■ **Provided data**:
BEGIN
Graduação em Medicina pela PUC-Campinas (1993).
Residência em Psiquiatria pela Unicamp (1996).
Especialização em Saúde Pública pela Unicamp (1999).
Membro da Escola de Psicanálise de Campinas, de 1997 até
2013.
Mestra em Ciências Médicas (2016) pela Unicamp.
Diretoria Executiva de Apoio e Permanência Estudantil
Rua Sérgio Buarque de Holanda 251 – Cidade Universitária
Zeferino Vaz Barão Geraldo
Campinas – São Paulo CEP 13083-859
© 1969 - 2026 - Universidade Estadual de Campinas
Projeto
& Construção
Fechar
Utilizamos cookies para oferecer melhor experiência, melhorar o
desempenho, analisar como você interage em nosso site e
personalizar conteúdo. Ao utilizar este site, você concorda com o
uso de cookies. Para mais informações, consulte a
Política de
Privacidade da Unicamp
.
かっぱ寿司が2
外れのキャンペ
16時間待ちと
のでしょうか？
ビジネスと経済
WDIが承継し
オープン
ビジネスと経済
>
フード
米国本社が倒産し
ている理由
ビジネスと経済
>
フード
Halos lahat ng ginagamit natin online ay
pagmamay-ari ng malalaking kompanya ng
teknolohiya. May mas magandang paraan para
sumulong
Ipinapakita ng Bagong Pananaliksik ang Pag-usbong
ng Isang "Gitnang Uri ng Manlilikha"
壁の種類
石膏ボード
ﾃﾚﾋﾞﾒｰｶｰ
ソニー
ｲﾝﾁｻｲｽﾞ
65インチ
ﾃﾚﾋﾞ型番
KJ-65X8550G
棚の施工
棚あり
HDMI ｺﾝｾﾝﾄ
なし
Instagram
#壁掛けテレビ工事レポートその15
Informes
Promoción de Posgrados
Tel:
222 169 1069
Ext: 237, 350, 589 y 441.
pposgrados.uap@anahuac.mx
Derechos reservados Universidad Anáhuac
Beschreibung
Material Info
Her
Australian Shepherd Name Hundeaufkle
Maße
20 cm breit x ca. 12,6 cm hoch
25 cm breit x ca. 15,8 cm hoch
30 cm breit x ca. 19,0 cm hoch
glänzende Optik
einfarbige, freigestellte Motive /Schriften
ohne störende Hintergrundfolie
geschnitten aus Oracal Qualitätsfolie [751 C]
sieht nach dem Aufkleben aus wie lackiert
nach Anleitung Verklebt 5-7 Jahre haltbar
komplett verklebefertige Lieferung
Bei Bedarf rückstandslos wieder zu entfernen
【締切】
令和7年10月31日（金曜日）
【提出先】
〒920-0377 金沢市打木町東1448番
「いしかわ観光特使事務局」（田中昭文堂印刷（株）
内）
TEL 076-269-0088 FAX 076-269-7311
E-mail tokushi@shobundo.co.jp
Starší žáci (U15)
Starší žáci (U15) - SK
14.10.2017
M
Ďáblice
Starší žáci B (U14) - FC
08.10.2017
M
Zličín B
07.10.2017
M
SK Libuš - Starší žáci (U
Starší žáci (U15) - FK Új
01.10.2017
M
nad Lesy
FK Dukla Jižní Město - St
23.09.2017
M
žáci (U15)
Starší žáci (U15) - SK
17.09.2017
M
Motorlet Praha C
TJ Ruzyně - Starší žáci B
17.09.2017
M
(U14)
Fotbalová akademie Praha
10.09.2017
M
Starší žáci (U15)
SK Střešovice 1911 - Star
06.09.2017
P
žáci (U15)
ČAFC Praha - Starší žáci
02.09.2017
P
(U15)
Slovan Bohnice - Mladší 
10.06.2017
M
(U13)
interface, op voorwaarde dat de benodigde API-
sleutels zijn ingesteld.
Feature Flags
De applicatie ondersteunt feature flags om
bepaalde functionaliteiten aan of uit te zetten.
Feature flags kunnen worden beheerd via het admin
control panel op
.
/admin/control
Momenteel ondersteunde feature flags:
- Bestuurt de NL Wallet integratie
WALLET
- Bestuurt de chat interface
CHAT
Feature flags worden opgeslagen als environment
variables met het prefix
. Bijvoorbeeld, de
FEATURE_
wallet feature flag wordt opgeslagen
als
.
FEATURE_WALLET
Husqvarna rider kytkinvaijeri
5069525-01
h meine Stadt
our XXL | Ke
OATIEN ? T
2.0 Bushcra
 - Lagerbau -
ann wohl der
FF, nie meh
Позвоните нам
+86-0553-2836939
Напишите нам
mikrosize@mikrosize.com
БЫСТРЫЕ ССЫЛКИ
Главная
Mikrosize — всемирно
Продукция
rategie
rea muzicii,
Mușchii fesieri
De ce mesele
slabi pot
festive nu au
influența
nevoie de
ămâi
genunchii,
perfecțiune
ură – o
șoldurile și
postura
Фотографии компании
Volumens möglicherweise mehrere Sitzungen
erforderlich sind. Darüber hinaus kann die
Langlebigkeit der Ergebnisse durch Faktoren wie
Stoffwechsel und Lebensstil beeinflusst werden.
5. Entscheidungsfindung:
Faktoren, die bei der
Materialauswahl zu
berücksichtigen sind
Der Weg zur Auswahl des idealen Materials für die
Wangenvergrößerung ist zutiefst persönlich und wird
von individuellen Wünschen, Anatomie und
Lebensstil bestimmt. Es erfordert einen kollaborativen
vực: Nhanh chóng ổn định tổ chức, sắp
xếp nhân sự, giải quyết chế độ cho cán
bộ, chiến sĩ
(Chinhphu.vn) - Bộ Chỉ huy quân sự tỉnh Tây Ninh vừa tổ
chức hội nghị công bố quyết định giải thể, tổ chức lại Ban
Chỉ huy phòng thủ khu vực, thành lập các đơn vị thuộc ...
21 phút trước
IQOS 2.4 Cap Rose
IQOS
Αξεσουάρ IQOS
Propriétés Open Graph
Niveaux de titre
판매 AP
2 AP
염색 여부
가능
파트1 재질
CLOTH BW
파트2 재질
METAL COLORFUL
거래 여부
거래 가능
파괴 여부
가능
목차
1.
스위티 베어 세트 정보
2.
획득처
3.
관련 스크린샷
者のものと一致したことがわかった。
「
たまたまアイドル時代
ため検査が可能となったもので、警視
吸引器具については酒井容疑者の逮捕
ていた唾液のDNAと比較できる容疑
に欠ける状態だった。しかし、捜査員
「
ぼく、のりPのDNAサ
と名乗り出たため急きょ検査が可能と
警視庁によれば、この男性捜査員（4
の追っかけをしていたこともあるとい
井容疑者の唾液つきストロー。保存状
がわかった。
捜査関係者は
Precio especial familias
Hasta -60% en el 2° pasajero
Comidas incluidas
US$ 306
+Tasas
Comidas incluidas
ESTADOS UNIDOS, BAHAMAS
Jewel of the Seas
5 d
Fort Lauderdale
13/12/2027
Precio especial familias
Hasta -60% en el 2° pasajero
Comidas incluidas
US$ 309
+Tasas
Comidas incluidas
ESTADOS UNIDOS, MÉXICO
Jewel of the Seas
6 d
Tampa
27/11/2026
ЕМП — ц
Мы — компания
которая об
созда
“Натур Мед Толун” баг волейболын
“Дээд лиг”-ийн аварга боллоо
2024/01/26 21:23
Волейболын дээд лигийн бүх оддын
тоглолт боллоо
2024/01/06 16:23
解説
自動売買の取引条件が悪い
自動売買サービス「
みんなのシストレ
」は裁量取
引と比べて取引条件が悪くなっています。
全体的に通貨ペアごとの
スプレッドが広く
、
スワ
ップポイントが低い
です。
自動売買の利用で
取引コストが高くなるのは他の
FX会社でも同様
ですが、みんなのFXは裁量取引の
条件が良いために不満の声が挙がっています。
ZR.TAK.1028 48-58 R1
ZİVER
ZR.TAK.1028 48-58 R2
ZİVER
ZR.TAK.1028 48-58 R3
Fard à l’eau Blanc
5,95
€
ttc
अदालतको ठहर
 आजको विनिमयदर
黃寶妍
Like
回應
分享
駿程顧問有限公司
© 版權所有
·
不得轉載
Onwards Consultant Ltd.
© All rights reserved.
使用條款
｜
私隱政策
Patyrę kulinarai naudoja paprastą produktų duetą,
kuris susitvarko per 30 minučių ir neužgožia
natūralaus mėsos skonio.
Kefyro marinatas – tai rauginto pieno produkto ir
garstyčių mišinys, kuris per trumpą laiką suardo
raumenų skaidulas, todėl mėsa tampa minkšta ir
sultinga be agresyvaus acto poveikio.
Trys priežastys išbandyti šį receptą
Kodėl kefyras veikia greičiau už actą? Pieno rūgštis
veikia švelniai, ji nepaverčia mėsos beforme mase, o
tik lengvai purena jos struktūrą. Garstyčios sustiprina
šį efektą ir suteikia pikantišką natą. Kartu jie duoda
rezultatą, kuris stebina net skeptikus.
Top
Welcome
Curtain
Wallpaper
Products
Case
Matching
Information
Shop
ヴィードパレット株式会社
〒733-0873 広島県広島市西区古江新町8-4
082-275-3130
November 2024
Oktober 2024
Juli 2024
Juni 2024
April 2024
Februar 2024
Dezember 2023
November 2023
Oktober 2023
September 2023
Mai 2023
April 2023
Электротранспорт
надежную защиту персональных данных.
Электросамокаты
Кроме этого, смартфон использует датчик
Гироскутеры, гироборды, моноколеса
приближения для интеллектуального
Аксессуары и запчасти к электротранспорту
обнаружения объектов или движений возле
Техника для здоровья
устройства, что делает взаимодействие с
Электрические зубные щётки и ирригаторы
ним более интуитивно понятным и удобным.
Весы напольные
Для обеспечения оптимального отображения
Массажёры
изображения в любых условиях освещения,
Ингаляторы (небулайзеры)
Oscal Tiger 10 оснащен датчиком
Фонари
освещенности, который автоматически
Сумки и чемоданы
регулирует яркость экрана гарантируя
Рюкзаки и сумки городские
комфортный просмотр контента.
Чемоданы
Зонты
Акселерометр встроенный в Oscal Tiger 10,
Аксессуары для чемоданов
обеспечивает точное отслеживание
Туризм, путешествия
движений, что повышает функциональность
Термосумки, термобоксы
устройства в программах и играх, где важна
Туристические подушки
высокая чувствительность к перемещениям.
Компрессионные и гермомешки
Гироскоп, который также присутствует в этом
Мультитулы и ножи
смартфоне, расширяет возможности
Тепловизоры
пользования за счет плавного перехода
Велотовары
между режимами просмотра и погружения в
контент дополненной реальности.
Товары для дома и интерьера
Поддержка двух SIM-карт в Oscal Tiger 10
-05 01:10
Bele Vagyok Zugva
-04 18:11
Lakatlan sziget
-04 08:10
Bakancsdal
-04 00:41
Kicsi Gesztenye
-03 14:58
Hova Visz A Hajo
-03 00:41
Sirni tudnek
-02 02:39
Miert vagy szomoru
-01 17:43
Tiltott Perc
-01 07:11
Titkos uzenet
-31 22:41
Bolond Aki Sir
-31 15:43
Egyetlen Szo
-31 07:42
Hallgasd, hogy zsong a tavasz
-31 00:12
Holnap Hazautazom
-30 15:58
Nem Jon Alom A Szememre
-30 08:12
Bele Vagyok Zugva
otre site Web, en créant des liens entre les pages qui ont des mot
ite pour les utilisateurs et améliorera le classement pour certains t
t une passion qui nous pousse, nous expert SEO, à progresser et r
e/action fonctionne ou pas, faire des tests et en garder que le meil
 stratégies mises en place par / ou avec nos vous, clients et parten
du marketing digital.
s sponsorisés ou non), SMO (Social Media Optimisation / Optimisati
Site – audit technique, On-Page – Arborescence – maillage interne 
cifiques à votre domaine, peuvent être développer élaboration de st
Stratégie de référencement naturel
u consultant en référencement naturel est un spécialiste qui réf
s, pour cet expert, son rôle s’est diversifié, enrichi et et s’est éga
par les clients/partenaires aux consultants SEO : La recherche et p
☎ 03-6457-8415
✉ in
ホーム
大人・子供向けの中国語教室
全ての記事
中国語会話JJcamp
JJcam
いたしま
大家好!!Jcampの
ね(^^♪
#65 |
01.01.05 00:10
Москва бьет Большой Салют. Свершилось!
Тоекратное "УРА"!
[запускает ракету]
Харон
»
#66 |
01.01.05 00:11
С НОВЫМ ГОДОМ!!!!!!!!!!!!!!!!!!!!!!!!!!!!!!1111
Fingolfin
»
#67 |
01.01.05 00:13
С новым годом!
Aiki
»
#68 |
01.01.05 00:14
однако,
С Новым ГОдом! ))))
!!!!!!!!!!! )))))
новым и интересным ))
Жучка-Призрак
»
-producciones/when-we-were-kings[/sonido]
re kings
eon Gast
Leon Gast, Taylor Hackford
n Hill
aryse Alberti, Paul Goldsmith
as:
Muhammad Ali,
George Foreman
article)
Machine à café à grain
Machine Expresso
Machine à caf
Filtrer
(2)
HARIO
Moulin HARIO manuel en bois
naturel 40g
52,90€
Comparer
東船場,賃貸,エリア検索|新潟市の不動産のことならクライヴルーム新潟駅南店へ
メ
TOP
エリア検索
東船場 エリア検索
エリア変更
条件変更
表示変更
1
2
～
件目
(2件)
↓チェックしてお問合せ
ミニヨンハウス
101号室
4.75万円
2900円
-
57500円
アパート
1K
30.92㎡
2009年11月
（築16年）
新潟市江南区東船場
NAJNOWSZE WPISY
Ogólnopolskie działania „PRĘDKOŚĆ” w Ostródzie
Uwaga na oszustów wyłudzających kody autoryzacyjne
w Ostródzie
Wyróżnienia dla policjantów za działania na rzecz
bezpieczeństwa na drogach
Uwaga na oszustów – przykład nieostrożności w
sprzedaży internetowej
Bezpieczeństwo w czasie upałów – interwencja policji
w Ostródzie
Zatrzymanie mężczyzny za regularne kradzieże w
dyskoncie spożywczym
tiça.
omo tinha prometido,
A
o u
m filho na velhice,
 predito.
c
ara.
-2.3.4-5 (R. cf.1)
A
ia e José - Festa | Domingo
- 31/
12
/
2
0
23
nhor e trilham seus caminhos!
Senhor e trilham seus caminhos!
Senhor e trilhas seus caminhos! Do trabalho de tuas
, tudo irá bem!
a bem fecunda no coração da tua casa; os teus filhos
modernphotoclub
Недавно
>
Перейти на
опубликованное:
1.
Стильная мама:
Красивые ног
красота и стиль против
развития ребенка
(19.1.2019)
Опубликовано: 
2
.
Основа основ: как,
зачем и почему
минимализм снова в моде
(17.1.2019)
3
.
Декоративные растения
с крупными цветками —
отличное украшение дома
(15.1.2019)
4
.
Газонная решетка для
END
■ **Activity**: Using the data above, transcribe the lines that run from the line with "высокая чувствительность к перемещениям." to the line with "Товары для дома и интерьера", both ends kept, and output nothing else.

■ **Output of the exercise**:
высокая чувствительность к перемещениям.
Компрессионные и гермомешки
Гироскоп, который также присутствует в этом
Мультитулы и ножи
смартфоне, расширяет возможности
Тепловизоры
пользования за счет плавного перехода
Велотовары
между режимами просмотра и погружения в
контент дополненной реальности.
Товары для дома и интерьера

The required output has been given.